The Road I Walk – Sterling Lipscomb

There is darkness all around, a suffocating, yet expansive darkness. It’s like a black hole: cold, uninviting, and empty. A noise, what is it? Voices… Laughter… I hear people, I know they’re right in front of me, but where? I can hear them, but, somehow, I see no one in this dark void. I see nothing, except a path in front of me, distinguished from the surrounding area vaguely by dull, gray lines, resembling stones you would see separating a lawn from a sidewalk in the suburbs. One step forward, two steps forward. I start running, desperate to get to the end of the path, scared of where I am and where I’m not all at once. Who’s yelling? Is that me? It must be, that voice is so clear. Where’s the end? The path keeps building itself as I run forward, winding around nothing. I stop, spinning around in circles, looking for anyone, screaming for anyone, but, still, there is no one. It’s just me, trapped in my head.

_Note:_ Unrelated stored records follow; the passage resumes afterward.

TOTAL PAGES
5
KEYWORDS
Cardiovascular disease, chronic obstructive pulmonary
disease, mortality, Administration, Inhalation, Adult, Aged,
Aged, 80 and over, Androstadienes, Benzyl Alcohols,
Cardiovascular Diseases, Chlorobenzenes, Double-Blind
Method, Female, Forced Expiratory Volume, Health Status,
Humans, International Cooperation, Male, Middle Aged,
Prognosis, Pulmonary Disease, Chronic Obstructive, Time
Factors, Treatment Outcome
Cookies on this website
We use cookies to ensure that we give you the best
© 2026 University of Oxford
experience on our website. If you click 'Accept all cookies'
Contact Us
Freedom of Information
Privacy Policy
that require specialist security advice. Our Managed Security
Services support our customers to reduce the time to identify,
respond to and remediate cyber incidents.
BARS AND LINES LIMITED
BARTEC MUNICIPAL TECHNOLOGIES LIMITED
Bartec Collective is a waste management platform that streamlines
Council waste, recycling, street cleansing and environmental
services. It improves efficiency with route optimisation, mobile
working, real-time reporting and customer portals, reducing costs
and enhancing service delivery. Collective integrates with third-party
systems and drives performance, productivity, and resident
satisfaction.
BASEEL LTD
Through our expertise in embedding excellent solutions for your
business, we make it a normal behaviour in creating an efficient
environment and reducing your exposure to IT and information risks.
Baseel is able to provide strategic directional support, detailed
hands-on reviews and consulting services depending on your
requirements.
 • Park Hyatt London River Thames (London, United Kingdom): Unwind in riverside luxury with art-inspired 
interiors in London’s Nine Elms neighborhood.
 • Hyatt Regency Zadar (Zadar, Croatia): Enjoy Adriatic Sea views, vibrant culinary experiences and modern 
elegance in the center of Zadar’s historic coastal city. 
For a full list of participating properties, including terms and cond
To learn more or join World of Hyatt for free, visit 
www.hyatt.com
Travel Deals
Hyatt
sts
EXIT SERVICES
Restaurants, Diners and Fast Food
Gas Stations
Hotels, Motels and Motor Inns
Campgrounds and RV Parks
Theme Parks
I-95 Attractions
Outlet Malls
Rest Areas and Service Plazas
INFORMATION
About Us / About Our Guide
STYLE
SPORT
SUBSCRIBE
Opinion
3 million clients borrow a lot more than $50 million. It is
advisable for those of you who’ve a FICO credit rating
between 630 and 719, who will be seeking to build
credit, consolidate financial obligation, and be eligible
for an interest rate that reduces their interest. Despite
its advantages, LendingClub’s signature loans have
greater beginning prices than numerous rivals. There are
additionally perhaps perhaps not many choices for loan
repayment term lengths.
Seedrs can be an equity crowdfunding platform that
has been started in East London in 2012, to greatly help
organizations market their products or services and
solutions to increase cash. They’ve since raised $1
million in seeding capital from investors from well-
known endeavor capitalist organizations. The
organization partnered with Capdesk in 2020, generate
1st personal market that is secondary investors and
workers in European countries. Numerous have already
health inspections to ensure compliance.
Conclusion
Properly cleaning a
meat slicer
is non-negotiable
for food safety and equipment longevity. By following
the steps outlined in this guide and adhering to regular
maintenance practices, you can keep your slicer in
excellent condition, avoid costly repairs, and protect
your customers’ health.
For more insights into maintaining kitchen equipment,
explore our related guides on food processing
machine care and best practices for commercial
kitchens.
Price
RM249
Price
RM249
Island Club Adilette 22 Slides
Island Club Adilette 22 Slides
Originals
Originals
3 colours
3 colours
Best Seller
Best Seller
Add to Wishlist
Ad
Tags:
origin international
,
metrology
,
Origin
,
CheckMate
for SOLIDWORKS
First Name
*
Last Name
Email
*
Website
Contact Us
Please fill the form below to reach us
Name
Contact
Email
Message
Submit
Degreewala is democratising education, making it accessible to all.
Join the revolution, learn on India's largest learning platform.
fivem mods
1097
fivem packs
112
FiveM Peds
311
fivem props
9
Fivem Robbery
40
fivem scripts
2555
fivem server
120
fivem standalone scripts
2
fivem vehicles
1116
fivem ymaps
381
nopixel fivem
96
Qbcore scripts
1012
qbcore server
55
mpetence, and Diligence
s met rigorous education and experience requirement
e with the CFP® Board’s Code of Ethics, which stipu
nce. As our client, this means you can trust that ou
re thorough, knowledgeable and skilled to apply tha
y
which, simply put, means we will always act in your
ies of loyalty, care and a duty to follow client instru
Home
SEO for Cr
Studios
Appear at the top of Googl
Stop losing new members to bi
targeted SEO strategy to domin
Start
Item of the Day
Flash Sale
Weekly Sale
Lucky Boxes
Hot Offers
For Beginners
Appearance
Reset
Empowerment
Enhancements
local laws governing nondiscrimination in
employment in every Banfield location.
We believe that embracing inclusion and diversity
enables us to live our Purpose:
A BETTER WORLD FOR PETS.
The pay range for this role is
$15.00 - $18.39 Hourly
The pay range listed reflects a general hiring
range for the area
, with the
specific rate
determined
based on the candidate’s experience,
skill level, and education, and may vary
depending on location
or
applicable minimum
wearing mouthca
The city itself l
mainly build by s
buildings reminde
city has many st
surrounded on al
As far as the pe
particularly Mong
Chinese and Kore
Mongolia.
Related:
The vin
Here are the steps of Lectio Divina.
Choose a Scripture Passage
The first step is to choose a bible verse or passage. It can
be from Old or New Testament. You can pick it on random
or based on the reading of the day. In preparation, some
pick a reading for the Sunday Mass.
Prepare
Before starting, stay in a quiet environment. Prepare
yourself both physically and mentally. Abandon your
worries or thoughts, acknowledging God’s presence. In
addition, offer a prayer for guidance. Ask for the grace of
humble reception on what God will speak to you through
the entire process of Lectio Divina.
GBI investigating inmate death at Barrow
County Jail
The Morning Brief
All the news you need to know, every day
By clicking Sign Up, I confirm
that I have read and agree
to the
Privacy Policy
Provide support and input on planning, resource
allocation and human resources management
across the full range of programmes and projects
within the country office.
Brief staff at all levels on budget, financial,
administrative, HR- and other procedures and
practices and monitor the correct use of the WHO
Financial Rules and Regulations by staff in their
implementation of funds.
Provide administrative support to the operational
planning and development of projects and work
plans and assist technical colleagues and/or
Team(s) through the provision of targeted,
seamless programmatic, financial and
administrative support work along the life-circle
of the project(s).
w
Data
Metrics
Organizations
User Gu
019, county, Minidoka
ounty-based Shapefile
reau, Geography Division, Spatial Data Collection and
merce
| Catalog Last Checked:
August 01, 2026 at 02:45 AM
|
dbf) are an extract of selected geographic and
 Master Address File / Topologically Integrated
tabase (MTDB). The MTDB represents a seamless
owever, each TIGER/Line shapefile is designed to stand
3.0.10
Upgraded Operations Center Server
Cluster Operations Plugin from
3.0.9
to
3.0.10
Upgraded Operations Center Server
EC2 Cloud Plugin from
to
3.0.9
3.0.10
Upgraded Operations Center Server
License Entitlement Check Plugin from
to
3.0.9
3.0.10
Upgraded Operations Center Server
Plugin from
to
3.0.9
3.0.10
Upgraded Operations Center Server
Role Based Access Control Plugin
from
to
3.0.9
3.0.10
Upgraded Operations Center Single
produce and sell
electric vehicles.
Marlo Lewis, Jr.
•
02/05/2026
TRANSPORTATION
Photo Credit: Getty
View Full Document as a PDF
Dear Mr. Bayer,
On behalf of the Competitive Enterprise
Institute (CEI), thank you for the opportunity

I experience the most peculiar loneliness in the company of others, ever since high school. Surely, being with other people should make the path brighter, right? Or more tolerable to be confined to? One would think this path becomes a skeleton in the back of the closet that is my mind when I’m laughing with friends. But it doesn’t, it only shifts in the center of my conscious to make space for the other thoughts rushing by, weaving in front and between them to remind me of the lurking darkness in my head. So, I’m stuck watching a cinematic of myself with other people. In the oddest way, it feels like I’m not really there. Depersonalization, it’s called, by professionals and the dictionary. To me, it’s simply a bad movie with an uninteresting main character, no real development, and too much repetition.

Obviously, there’s a difference between feeling depressed and having depression, kind of like how there’s a difference between being friends and being friendly. I was afraid of friendship, I still am. I’m afraid of anything intimate, really, and, if you were to ask my old therapist, I’m sure she’d say those feelings stem from my insecurities and lack of stability. I moved around a lot when I was younger, so I never really held onto friends. That’s fine, never seemed like an issue… until I started walking down that path, until that path became a part of me. Abruptly, I was alone in a new way, even having friends felt like having no one. Despite the people around me, I was completely alone on a cold, dark path that lead nowhere, but ran in both directions forever, existing out of sight to everyone but me, since it was and continues to simply be the constant state of my own mind.

With time, I came to realize that this road will never be flooded with light, or bright colors, or other people for that matter, but that doesn’t mean it has to be dreadful and scary. If I want, it occurs to me, I can walk along the beach, my mind would allow for that. Of course, it’s night time, whenever I imagine it.It’s like sitting at a beach on a spring night, with clouds whisping around my head to block out the light of the moon. There’s no moon in sight, but there is water, lapping at the sides of the walk way, just out of reach. The path becomes wood, resembling a boardwalk, and the surrounding area has tints of the deepest shades of blue and gray.  This only occurs in quiet moments though, when I am at peace or, at least mostly, relaxed. At times like those, I feel like I can stop walking, sit down and enjoy watching the world I’m stuck in become new. This is the one moment I find peace in being lonely.